**Exercise prompt**: Copy out all of the records, exactly as they appear.

**Data supplied**:
——————————
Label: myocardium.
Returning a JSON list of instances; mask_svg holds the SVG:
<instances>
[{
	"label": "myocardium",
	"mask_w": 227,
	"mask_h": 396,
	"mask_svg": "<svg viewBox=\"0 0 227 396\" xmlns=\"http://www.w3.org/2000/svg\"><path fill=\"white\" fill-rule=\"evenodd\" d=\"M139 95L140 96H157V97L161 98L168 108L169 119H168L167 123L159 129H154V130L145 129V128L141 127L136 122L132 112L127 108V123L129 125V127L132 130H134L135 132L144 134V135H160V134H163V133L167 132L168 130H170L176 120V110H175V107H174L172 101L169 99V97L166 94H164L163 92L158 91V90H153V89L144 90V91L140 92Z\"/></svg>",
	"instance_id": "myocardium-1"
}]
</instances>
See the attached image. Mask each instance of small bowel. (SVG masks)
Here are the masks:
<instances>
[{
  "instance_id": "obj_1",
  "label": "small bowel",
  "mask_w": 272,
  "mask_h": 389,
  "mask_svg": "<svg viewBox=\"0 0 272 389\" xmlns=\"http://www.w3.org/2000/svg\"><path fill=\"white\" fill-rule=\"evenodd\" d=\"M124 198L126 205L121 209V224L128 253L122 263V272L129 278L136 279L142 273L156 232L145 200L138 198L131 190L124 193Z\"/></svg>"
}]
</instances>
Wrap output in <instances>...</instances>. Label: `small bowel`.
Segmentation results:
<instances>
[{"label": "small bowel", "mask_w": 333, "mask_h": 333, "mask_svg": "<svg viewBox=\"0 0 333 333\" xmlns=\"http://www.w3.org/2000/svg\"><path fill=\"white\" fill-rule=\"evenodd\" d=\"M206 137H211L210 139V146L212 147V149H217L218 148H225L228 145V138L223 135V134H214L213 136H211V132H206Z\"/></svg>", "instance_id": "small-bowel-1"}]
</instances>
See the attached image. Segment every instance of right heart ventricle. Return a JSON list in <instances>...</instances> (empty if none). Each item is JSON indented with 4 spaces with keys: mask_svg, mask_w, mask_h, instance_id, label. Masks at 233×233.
——————————
**Answer area**:
Label: myocardium.
Returning a JSON list of instances; mask_svg holds the SVG:
<instances>
[{
	"label": "myocardium",
	"mask_w": 227,
	"mask_h": 396,
	"mask_svg": "<svg viewBox=\"0 0 227 396\" xmlns=\"http://www.w3.org/2000/svg\"><path fill=\"white\" fill-rule=\"evenodd\" d=\"M139 95L140 96H157V97L161 98L168 108L169 119H168L167 123L159 129H154V130L145 129V128L141 127L136 122L132 112L127 108V123L129 125V127L132 130H134L135 132L144 134V135H160V134H163V133L167 132L168 130H170L176 120V110H175V107H174L172 101L169 99V97L166 94H164L163 92L158 91V90H153V89L144 90V91L140 92Z\"/></svg>",
	"instance_id": "myocardium-1"
}]
</instances>
See the attached image. Mask each instance of small bowel. (SVG masks)
Here are the masks:
<instances>
[{
  "instance_id": "obj_1",
  "label": "small bowel",
  "mask_w": 272,
  "mask_h": 389,
  "mask_svg": "<svg viewBox=\"0 0 272 389\" xmlns=\"http://www.w3.org/2000/svg\"><path fill=\"white\" fill-rule=\"evenodd\" d=\"M124 198L126 205L121 209V224L128 253L122 263V272L129 278L136 279L142 273L156 232L145 200L138 198L131 190L124 193Z\"/></svg>"
}]
</instances>
Wrap output in <instances>...</instances>. Label: `small bowel`.
Segmentation results:
<instances>
[{"label": "small bowel", "mask_w": 333, "mask_h": 333, "mask_svg": "<svg viewBox=\"0 0 333 333\" xmlns=\"http://www.w3.org/2000/svg\"><path fill=\"white\" fill-rule=\"evenodd\" d=\"M206 137H211L210 139V146L212 147V149H217L218 148H225L228 145V138L223 135V134H214L213 136H211V132H206Z\"/></svg>", "instance_id": "small-bowel-1"}]
</instances>
See the attached image. Segment every instance of right heart ventricle. Return a JSON list in <instances>...</instances> (empty if none). Each item is JSON indented with 4 spaces with keys: mask_svg, mask_w, mask_h, instance_id, label. Masks at 233×233.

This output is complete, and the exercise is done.